● Required work:
Write the data out again exactly, with no pictures.

● Materials provided:
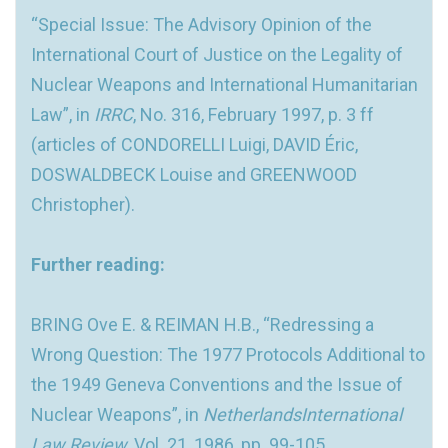
“Special Issue: The Advisory Opinion of the
International Court of Justice on the Legality of
Nuclear Weapons and International Humanitarian
Law”, in
IRRC
, No. 316, February 1997, p. 3 ff
(articles of CONDORELLI Luigi, DAVID Éric,
DOSWALDBECK Louise and GREENWOOD
Christopher).
Further reading:
BRING Ove E. & REIMAN H.B., “Redressing a
Wrong Question: The 1977 Protocols Additional to
the 1949 Geneva Conventions and the Issue of
Nuclear Weapons”, in
NetherlandsInternational
Law Review
, Vol. 21, 1986, pp. 99-105.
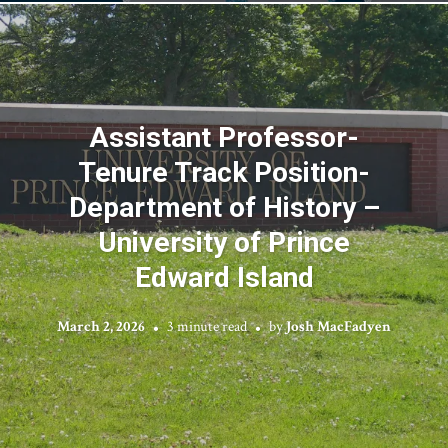
Assistant Professor-
Tenure Track Position-
Department of History –
University of Prince
Edward Island
March 2, 2026
3 minute read
by
Josh MacFadyen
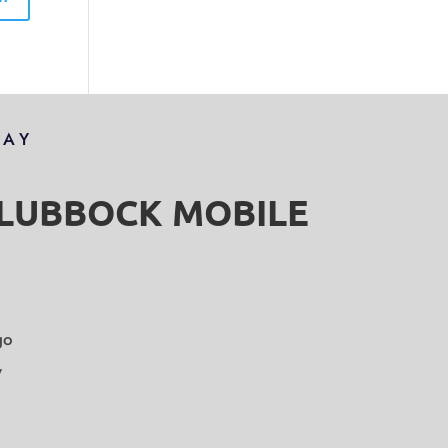
DAY
S LUBBOCK MOBILE
go
y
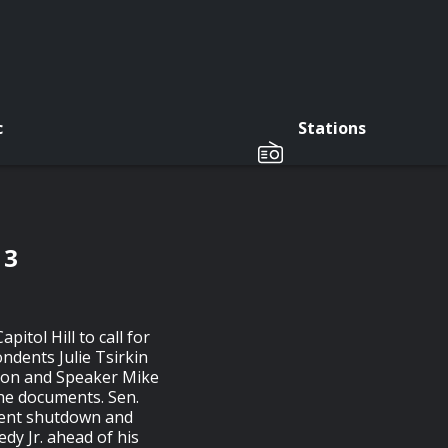
c
Stations
 3
itol Hill to call for
ondents Julie Tsirkin
ion and Speaker Mike
the documents. Sen.
ment shutdown and
dy Jr. ahead of his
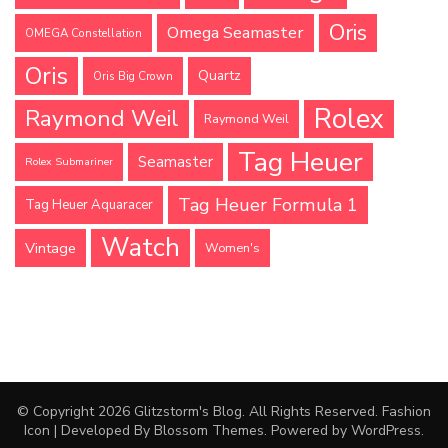
Oris
Omega Seamaster
OMEGA Constellation
Oris
Quartz
Oris Big Crown
Rolex
Raymond Weil
Raymond Weil
Tag Heuer
Seamaster
Rolex Submariner
Tag Heuer Formula 1
Tag Heuer Aquaracer
Watch
Vintage
Women's
© Copyright 2026
Glitzstorm's Blog
. All Rights Reserved.
Fashion
Icon | Developed By
Blossom Themes
. Powered by
WordPress
.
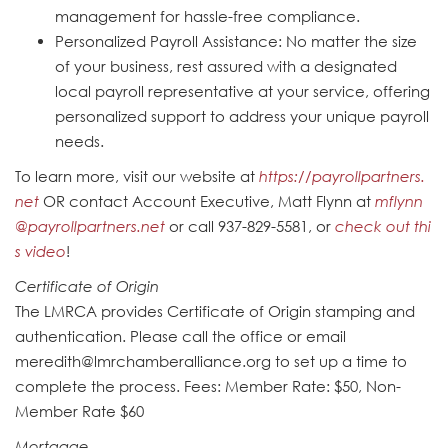
management for hassle-free compliance.
Personalized Payroll Assistance: No matter the size
of your business, rest assured with a designated
local payroll representative at your service, offering
personalized support to address your unique payroll
needs.
To learn more, visit our website at
https://payrollpartners.
net
OR contact Account Executive, Matt Flynn at
mflynn
@payrollpartners.net
or call 937-829-5581, or
check out thi
s video
!
Certificate of Origin
The LMRCA provides Certificate of Origin stamping and
authentication. Please call the office or email
meredith@lmrchamberalliance.org to set up a time to
complete the process. Fees: Member Rate: $50, Non-
Member Rate $60
Mortgage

● Finished exercise:
“Special Issue: The Advisory Opinion of the
International Court of Justice on the Legality of
Nuclear Weapons and International Humanitarian
Law”, in
IRRC
, No. 316, February 1997, p. 3 ff
(articles of CONDORELLI Luigi, DAVID Éric,
DOSWALDBECK Louise and GREENWOOD
Christopher).
Further reading:
BRING Ove E. & REIMAN H.B., “Redressing a
Wrong Question: The 1977 Protocols Additional to
the 1949 Geneva Conventions and the Issue of
Nuclear Weapons”, in
NetherlandsInternational
Law Review
, Vol. 21, 1986, pp. 99-105.
Assistant Professor-
Tenure Track Position-
Department of History –
University of Prince
Edward Island
March 2, 2026
3 minute read
by
Josh MacFadyen
DAY
S LUBBOCK MOBILE
go
y
c
Stations
 3
itol Hill to call for
ondents Julie Tsirkin
ion and Speaker Mike
the documents. Sen.
ment shutdown and
dy Jr. ahead of his
Oris
Omega Seamaster
OMEGA Constellation
Oris
Quartz
Oris Big Crown
Rolex
Raymond Weil
Raymond Weil
Tag Heuer
Seamaster
Rolex Submariner
Tag Heuer Formula 1
Tag Heuer Aquaracer
Watch
Vintage
Women's
© Copyright 2026
Glitzstorm's Blog
. All Rights Reserved.
Fashion
Icon | Developed By
Blossom Themes
. Powered by
WordPress
.
management for hassle-free compliance.
Personalized Payroll Assistance: No matter the size
of your business, rest assured with a designated
local payroll representative at your service, offering
personalized support to address your unique payroll
needs.
To learn more, visit our website at
https://payrollpartners.
net
OR contact Account Executive, Matt Flynn at
mflynn
@payrollpartners.net
or call 937-829-5581, or
check out thi
s video
!
Certificate of Origin
The LMRCA provides Certificate of Origin stamping and
authentication. Please call the office or email
meredith@lmrchamberalliance.org to set up a time to
complete the process. Fees: Member Rate: $50, Non-
Member Rate $60
Mortgage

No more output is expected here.